Dhoom: 2 falls short of expectations
By Arthur J Pais – Rediff.com
It is bigger and splashier than the first film in the series, but Dhoom:2 is less entertaining than its predecessor.
Though Dhoom was unconvincing like most Bollywood masala films, it was still a pleasant package and went on to become a surprise hit in India. Now, its director Sanjay Gadhvi has made a far more exotic film, with a bigger star cast that includes Aishwarya Rai at her bewitching best.
But the clumsily-scripted film is entertaining only intermittently.
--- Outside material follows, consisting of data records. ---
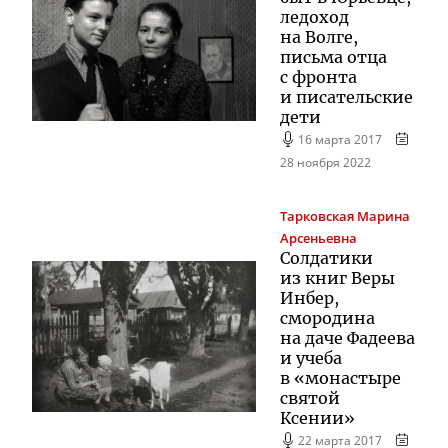
ледоход
на Волге,
письма отца
с фронта
и писательские
дети
16 марта 2017
28 ноября 2022
Тарковская
Марина
Арсеньевна
Солдатики
из книг Веры
Инбер,
смородина
на даче Фадеева
и учеба
в «монастыре
святой
Ксении»
22 марта 2017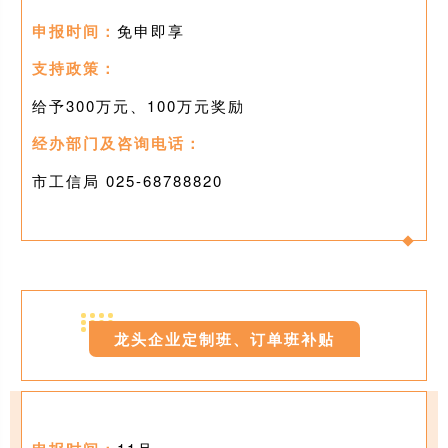
申报时间：
免申即享
支持政策：
给予300万元、100万元奖励
经办部门及咨询电话：
市工信局 025-
68788820
0
8
龙头企业定制班、订单班补贴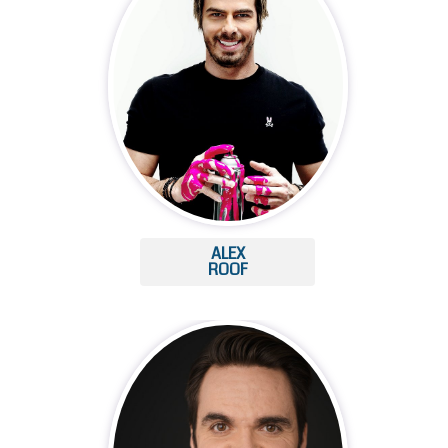
ALEX
ROOF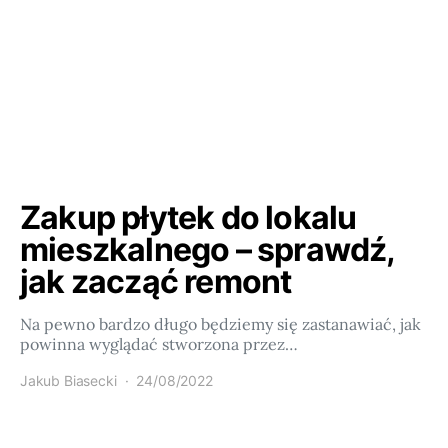
Zakup płytek do lokalu
mieszkalnego – sprawdź,
jak zacząć remont
Na pewno bardzo długo będziemy się zastanawiać, jak
powinna wyglądać stworzona przez…
Jakub Biasecki
24/08/2022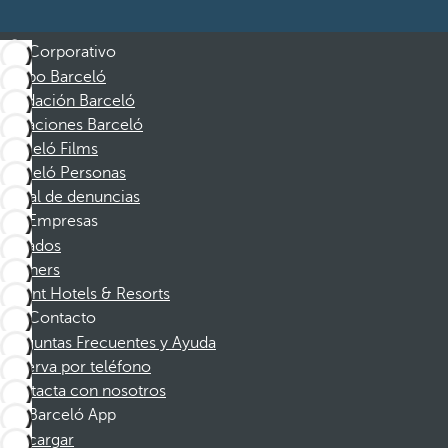
Corporativo
Grupo Barceló
Fundación Barceló
Vacaciones Barceló
Barceló Films
Barceló Personas
Canal de denuncias
Empresas
Afiliados
Partners
Dorint Hotels & Resorts
Contacto
Preguntas Frecuentes y Ayuda
Reserva por teléfono
Contacta con nosotros
Barceló App
Descargar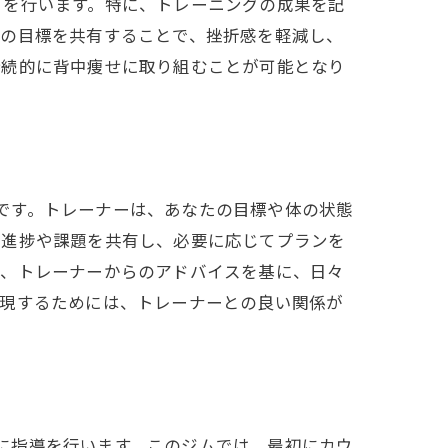
トを行います。特に、トレーニングの成果を記
との目標を共有することで、挫折感を軽減し、
持続的に背中痩せに取り組むことが可能となり
な要素です。トレーナーは、あなたの目標や体の状態
の進捗や課題を共有し、必要に応じてプランを
に、トレーナーからのアドバイスを基に、日々
実現するためには、トレーナーとの良い関係が
が個別に指導を行います。このジムでは、最初にカウ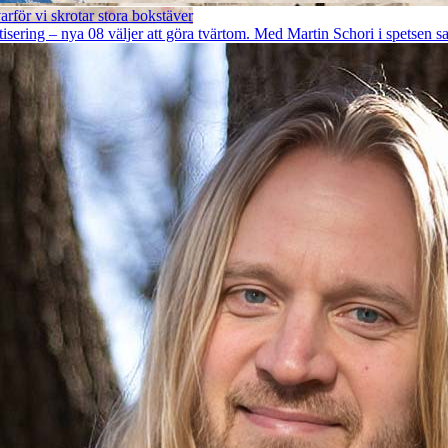
rför vi skrotar stora bokstäver
ring – nya 08 väljer att göra tvärtom. Med Martin Schori i spetsen sats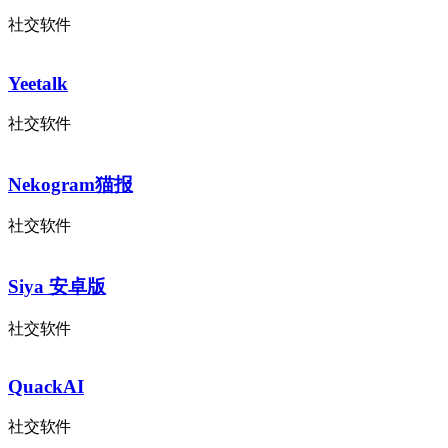
社交软件
Yeetalk
社交软件
Nekogram猫报
社交软件
Siya 安卓版
社交软件
QuackAI
社交软件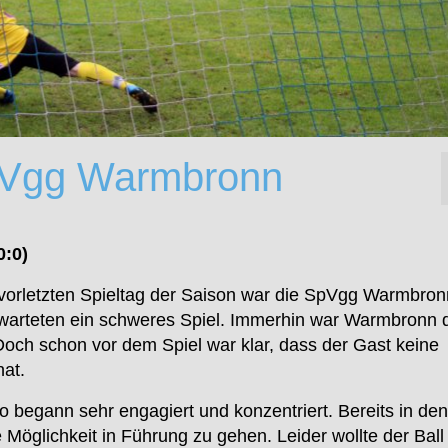
pVgg Warmbronn
:0)
vorletzten Spieltag der Saison war die SpVgg Warmbronn
rwarteten ein schweres Spiel. Immerhin war Warmbronn 
 Doch schon vor dem Spiel war klar, dass der Gast keine
hat.
 begann sehr engagiert und konzentriert. Bereits in
den
Möglichkeit in Führung zu gehen. Leider wollte der Ball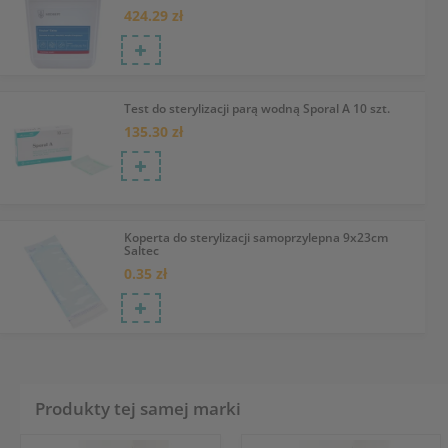
424.29 zł
Test do sterylizacji parą wodną Sporal A 10 szt.
135.30 zł
Koperta do sterylizacji samoprzylepna 9x23cm
Saltec
0.35 zł
Produkty tej samej marki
And while it has a few funny scenes involving the inept police officer Ali (Uday Chopra), it never goes full blast at anything it tries.
Given its attractive star cast and hype — not to forget two energetic songs, one featuring Bipasha Basu and the other Hrithik Roshan — the film may still emerge as a crowd-pleaser.
To heist film enthusiasts, Dhoom: 2 is anything but a yawn. Trivia hunters could have a field day listing the films that have ‚inspired‘ over a dozen scenes in the new film. Look out for the scenes in which the master thief appears in several disguises, and see if you can recognise the Hollywood inspirations.
Among the weakest scenes in the film are the ones set in Brazil in which Mumbai police officer Jai Dixit (Abhishek Bachchan) and sidekick Ali try to foil a daring heist by the master thief (Hrithik) simply known as A. It is strange indeed that there is no Brazilian police officer in sight as Jai and Ali go after him and his moll Sunehri (Ash). You seldom get to sense what Rio is like.
The first half of the film, which follows a train robbery in Africa by the mysterious A, has several plot developments that are, charitably put, half-baked.
Jai’s wife Sweetie (Rimi Sen, who appears for about five minutes) is expecting their first baby but he is distracted by the sudden appearance of an old sweetheart, Shonali (Bipasha), who is also a police officer.
Jai and Shonali work together to nab the master thief. Ali, luckless in love, hopes that he can woo Shonali and in the process also save Jai’s marriage.
Scriptwriter Vijay Krishna Acharya and director Gadhvi are clearly at a loss in the first half. They set us up for a complicated development, perhaps a domestic drama that involves suspicion with a hint of adultery. But suddenly, they write off the potential complications by sending Jai and Ali to Brazil in pursuit of the master thief, and we don’t see Shonali or Jai’s wife again.
In the script devoid of any real stunning or heart-tugging moments, there are a few minor surprises, though. In Rio, Ali and Jai are staying with Shonali’s identical twin; how she has been living in Brazil is an unexplained mystery.
Unlike her sister in India, she takes a shine to Ali. But her character too is hardly developed. Though Bipasha looks quite attractive in both the roles, she has hardly anything to do except gyrate in two songs with mediocre tunes (music by Pritam, who recycles the theme song of Dhoom endlessly).
Ash’s character too is all gloss and no depth. You seldom feel any tension in her behaviour and expressions as she accompanies the master thief on potentially dangerous missions.
Sunehri enters the film nearly 50 minutes after its opening in a disguise. In no time, she is wearing the flimsiest of clothes.
Once she opens her mouth — and she does it two minutes after appearing in the film — she spoils the image. There is no sensuality anymore, and half an hour later, one wonders what made the master thief fall for her. Even the kissing scene between her and the master thief barely has any passion.
With all its faults, there are a few things the movie can boast of, especially in terms of male performances.
Abhishek Bachchan looks rugged and turns in a decent performance. Hrithik is charismatic but goes around as if he is still in the Krrish mode. Uday could be the leather-faced comedian of the season but his bumbling scenes received the warmest applause at the opening day screening in New York
The ending is anything but mysterious. No one should be surprised if there is another Dhoom in the works.